The flat cost a grand total of $5 a week. Average at the time. It had a coal range and a gas oven, so it wasnt too difficult to warm in winter. However it had no hot water at all. “We used to venture down the road to the Student Union or the Phys Ed School squash courts for a shower, so this may not have occurred on a daily basis.”
Paula Worthington, Mike Fudakowski, Andrew Nowakowski and Tony Voykovic with the Staff Car. Photograph by Nigel Charters, used with permission.
Kasia Waldegrave who provided the photo, told me the flat was visited by the New Zealand Security Intelligence Service (NZSIS), the name having sparked fears of a communist domino effect having infiltrated Dunedin. Mike didnt recall this incident, but did remember another. “We were certainly visited by a Polish-speaking gentleman who said he was the Polish Consul from Wellington on a visit. A mystified man, puzzled by my own evident inadequacy with the Polish tongue. Nowakowski was called and came to the rescue to explain that the Department was only informally attached to the University. I think he knew the Polish words for student humour.”
Curious about the NZSIS visit, I wrote them a letter. They checked their records, but there were no details of an investigation into the inhabitants of the Department of Slavonic Studies.
The flat possessed a small, asphalted back yard from which they could see, on Cumberland Street, the rear of Free Latvia, a flat where Jim Mora, Radio NZ broadcaster, used to live.

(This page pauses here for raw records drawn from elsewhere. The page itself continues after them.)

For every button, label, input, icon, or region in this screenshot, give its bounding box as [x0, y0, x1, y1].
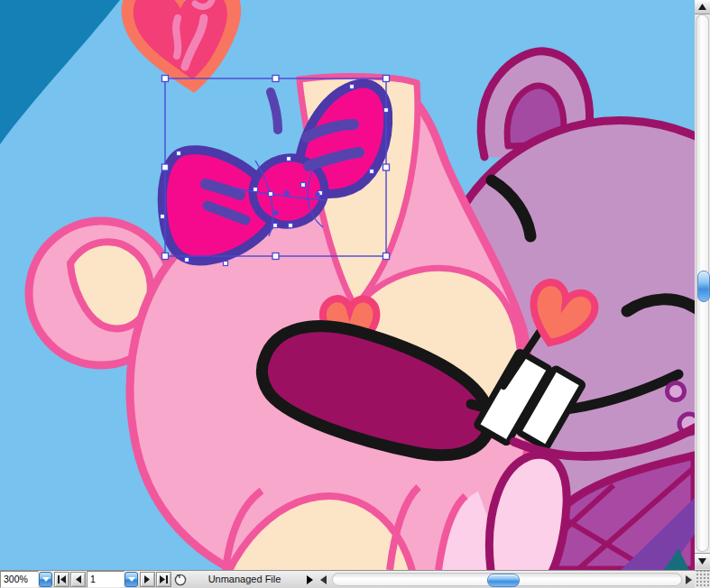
page-number-value: 1 [90, 574, 96, 584]
last-page-button[interactable] [156, 572, 171, 587]
selection-handle[interactable] [272, 76, 279, 82]
status-bar: 300% 1 Unmanaged File [0, 570, 710, 588]
horizontal-scrollbar-track[interactable] [332, 573, 682, 586]
arrow-left-icon [320, 575, 327, 584]
first-page-button[interactable] [54, 572, 69, 587]
resize-grip[interactable] [695, 571, 710, 588]
page-number-field[interactable]: 1 [87, 571, 124, 588]
document-state-icon [173, 573, 187, 586]
document-state-button[interactable] [171, 571, 188, 588]
vertical-scrollbar-track[interactable] [696, 14, 709, 552]
scroll-left-button[interactable] [317, 571, 330, 588]
zoom-level-value: 300% [4, 574, 28, 584]
previous-page-button[interactable] [70, 572, 86, 587]
zoom-dropdown-button[interactable] [39, 572, 52, 587]
chevron-down-icon [128, 577, 135, 582]
arrow-up-icon [698, 4, 706, 10]
arrow-right-icon [686, 575, 692, 584]
file-status-label[interactable]: Unmanaged File [188, 571, 301, 588]
artwork [0, 0, 695, 570]
zoom-level-field[interactable]: 300% [0, 571, 39, 588]
last-page-icon [160, 575, 168, 583]
scroll-down-button[interactable] [695, 553, 710, 569]
selection-handle[interactable] [383, 164, 390, 170]
arrow-down-icon [698, 558, 706, 565]
chevron-down-icon [42, 577, 50, 582]
cheek-circle-shape [668, 383, 685, 400]
status-menu-button[interactable] [303, 571, 316, 588]
vertical-scrollbar[interactable] [695, 0, 710, 570]
previous-page-icon [75, 575, 81, 583]
selection-handle[interactable] [383, 253, 390, 260]
application-window: 300% 1 Unmanaged File [0, 0, 710, 588]
selection-handle[interactable] [272, 253, 279, 260]
next-page-icon [144, 575, 151, 583]
popup-arrow-icon [307, 575, 313, 584]
next-page-button[interactable] [140, 572, 155, 587]
selection-handle[interactable] [383, 76, 390, 82]
scroll-right-button[interactable] [682, 571, 695, 588]
selection-handle[interactable] [162, 253, 169, 260]
horizontal-scrollbar-thumb[interactable] [487, 574, 520, 587]
selection-handle[interactable] [162, 76, 169, 82]
vertical-scrollbar-thumb[interactable] [697, 271, 710, 302]
document-canvas[interactable] [0, 0, 695, 570]
page-dropdown-button[interactable] [124, 572, 138, 587]
scroll-up-button[interactable] [695, 0, 710, 14]
first-page-icon [58, 575, 66, 583]
selection-handle[interactable] [162, 164, 169, 170]
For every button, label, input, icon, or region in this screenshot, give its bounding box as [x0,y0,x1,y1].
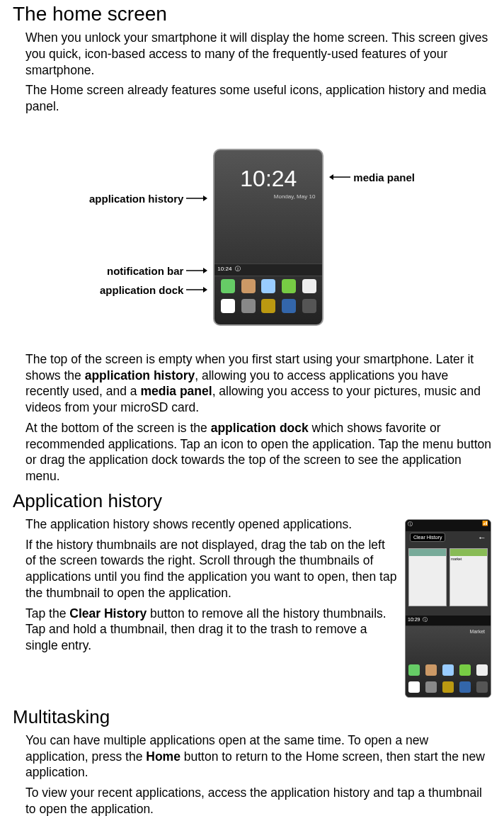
svg-marker-6 [329,174,333,180]
contacts-icon [425,664,437,676]
bold-media-panel: media panel [140,384,212,398]
arrow-left-icon [329,174,350,181]
thumbnail-row: market [408,548,488,606]
label-text: notification bar [107,265,183,277]
contacts-icon [241,279,256,293]
label-text: application dock [100,284,183,296]
thumbnail: market [449,548,488,606]
gmail-icon [221,299,235,313]
bold-clear-history: Clear History [69,606,147,620]
clear-history-button: Clear History [410,533,445,542]
market-label: market [450,556,487,562]
browser-icon [442,664,454,676]
gmail-icon [408,681,420,693]
phone-icon [221,279,235,293]
phone-icon [408,664,420,676]
info-icon: ⓘ [408,521,413,531]
label-media-panel: media panel [329,171,415,183]
paragraph-app-dock: At the bottom of the screen is the appli… [25,420,491,484]
browser-icon [261,279,275,293]
calendar-icon [476,664,488,676]
paragraph-intro-1: When you unlock your smartphone it will … [25,30,491,78]
paragraph-empty-top: The top of the screen is empty when you … [25,351,491,416]
bold-home: Home [146,749,181,764]
app-icon [302,299,316,313]
notification-bar: 10:29 ⓘ [406,616,491,625]
maps-icon [261,299,275,313]
home-screen-diagram: application history notification bar app… [13,129,491,346]
heading-multitasking: Multitasking [13,706,491,728]
maps-icon [442,681,454,693]
arrow-right-icon [186,267,207,274]
text-span: At the bottom of the screen is the [25,421,211,435]
messages-icon [459,664,471,676]
paragraph-multitask-2: To view your recent applications, access… [25,785,491,816]
dock-row-1 [406,664,491,676]
paragraph-intro-2: The Home screen already features some us… [25,82,491,115]
notif-time: 10:24 [217,266,231,272]
svg-marker-5 [203,287,207,293]
messages-icon [282,279,296,293]
svg-marker-1 [203,196,207,201]
notif-time: 10:29 [408,617,420,622]
svg-marker-3 [203,268,207,273]
phone-screenshot: 10:24 Monday, May 10 10:24 ⓘ [213,149,323,326]
app-icon [476,681,488,693]
arrow-right-icon [186,195,207,202]
thumbnail [408,548,447,606]
app-history-screenshot: ⓘ 📶 Clear History ← market 10:29 ⓘ Marke… [405,519,491,698]
signal-icon: 📶 [482,521,488,531]
heading-home-screen: The home screen [13,3,491,26]
dock-row-2 [214,296,322,316]
dock-row-1 [214,276,322,296]
clock-time: 10:24 [214,166,322,192]
calendar-icon [302,279,316,293]
label-text: application history [89,193,183,205]
bold-application-dock: application dock [211,421,309,435]
menu-icon [241,299,256,313]
dock-row-2 [406,681,491,693]
info-icon: ⓘ [235,266,241,272]
arrow-right-icon [186,286,207,293]
menu-icon [425,681,437,693]
bold-application-history: application history [85,368,195,382]
label-text: media panel [353,171,415,183]
market-label: Market [470,629,485,634]
facebook-icon [459,681,471,693]
paragraph-multitask-1: You can have multiple applications open … [25,732,491,781]
status-bar: ⓘ 📶 [406,520,491,531]
text-span: Tap the [25,606,69,620]
info-icon: ⓘ [423,617,428,622]
facebook-icon [282,299,296,313]
heading-application-history: Application history [13,490,491,512]
label-application-history: application history [89,193,207,205]
lower-panel: Market [406,626,491,697]
clock-date: Monday, May 10 [214,193,322,200]
label-application-dock: application dock [100,284,207,296]
back-arrow-icon: ← [478,533,486,543]
notification-bar: 10:24 ⓘ [214,264,322,276]
label-notification-bar: notification bar [107,265,207,277]
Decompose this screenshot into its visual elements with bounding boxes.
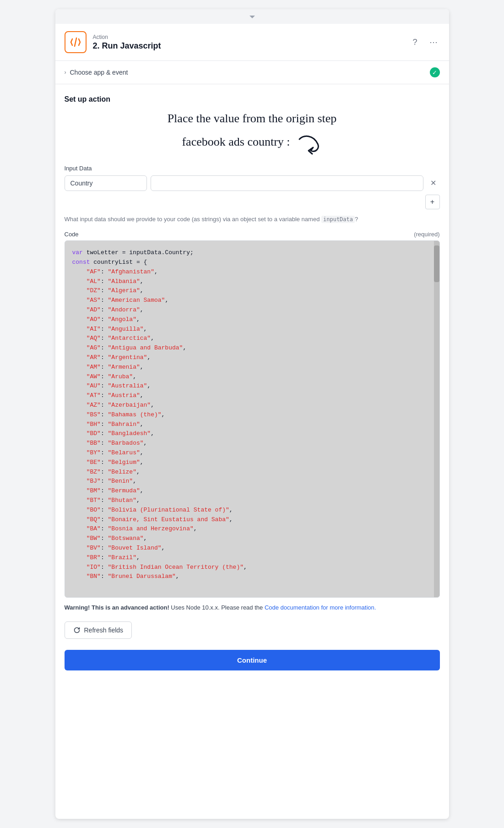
helper-text: What input data should we provide to you…: [65, 215, 440, 224]
checkmark-icon: ✓: [432, 69, 437, 76]
annotation-line2: facebook ads country :: [182, 134, 290, 150]
refresh-icon: [73, 626, 81, 634]
header-text: Action 2. Run Javascript: [93, 34, 409, 51]
continue-button[interactable]: Continue: [65, 650, 440, 670]
refresh-fields-button[interactable]: Refresh fields: [65, 621, 132, 639]
header-actions: ? ⋯: [409, 36, 440, 49]
refresh-label: Refresh fields: [84, 626, 124, 634]
choose-app-label: Choose app & event: [70, 69, 128, 76]
check-circle: ✓: [430, 67, 440, 77]
warning-text: Warning! This is an advanced action! Use…: [65, 603, 440, 612]
action-title: 2. Run Javascript: [93, 41, 409, 51]
continue-label: Continue: [237, 656, 267, 664]
top-arrow: [55, 9, 449, 24]
chevron-icon: ›: [65, 69, 66, 76]
more-button[interactable]: ⋯: [427, 36, 440, 49]
choose-app-toggle[interactable]: › Choose app & event: [65, 69, 430, 76]
action-label: Action: [93, 34, 409, 40]
scrollbar-track[interactable]: [434, 241, 439, 597]
input-data-label: Input Data: [65, 165, 440, 172]
section-title: Set up action: [65, 95, 440, 104]
annotation-line1: Place the value from the origin step: [168, 111, 337, 126]
help-button[interactable]: ?: [409, 36, 422, 49]
action-icon: [65, 31, 87, 53]
warning-strong: Warning! This is an advanced action!: [65, 604, 169, 611]
annotation-arrow-icon: [295, 130, 322, 158]
input-data-row: ✕: [65, 175, 440, 191]
choose-app-section: › Choose app & event ✓: [55, 61, 449, 84]
remove-input-button[interactable]: ✕: [427, 177, 440, 190]
warning-link[interactable]: Code documentation for more information.: [265, 604, 376, 611]
scrollbar-thumb[interactable]: [434, 245, 439, 282]
add-button-wrapper: +: [65, 195, 440, 209]
annotation-area: Place the value from the origin step fac…: [65, 111, 440, 158]
plus-icon: +: [430, 198, 434, 206]
code-required: (required): [414, 231, 439, 238]
action-header: Action 2. Run Javascript ? ⋯: [55, 24, 449, 61]
code-label: Code: [65, 231, 79, 238]
code-editor[interactable]: var twoLetter = inputData.Country; const…: [65, 241, 434, 597]
main-content: Set up action Place the value from the o…: [55, 84, 449, 681]
code-header: Code (required): [65, 231, 440, 238]
code-container: var twoLetter = inputData.Country; const…: [65, 240, 440, 598]
country-value-input[interactable]: [151, 175, 423, 191]
warning-body: Uses Node 10.x.x. Please read the: [171, 604, 265, 611]
inputdata-var: inputData: [321, 216, 355, 223]
country-name-input[interactable]: [65, 175, 147, 191]
close-icon: ✕: [430, 179, 436, 187]
add-input-button[interactable]: +: [425, 195, 440, 209]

Critic 1977, vol. 53, no. 5, p.14
In September 2019, Jim Scott submitted reminiscences about his time at Toad Hall, a time that began in late 1958. The story of Toad Hall features on pages 54-59, 22 and 238 of Scarfie Flats of Dunedin and describes the beginnings of the flat in the 1960s. Many thanks Jim, for getting in touch and contributing to the story of Toad Hall. Scarfie Flats of Dunedin was a snapshot in time, its great to continue the story here, online.
After three years of residence in Knox College, we five: John Allen [Medicine], George Salmond [Medicine], Fred Strange [Medicine], Jim Scott [Dentistry], and Lachie Watson [Law], left at the end of 1958 to “go flatting”.
John & George (he had a car!) were deputed to scout for a flat. They somehow secured the tenancy of 22 Pitt Street: rent payable immediately. The back story was that until recently it had been occupied by two sisters. One had died, and the distraught survivor kept her sister with her for several days.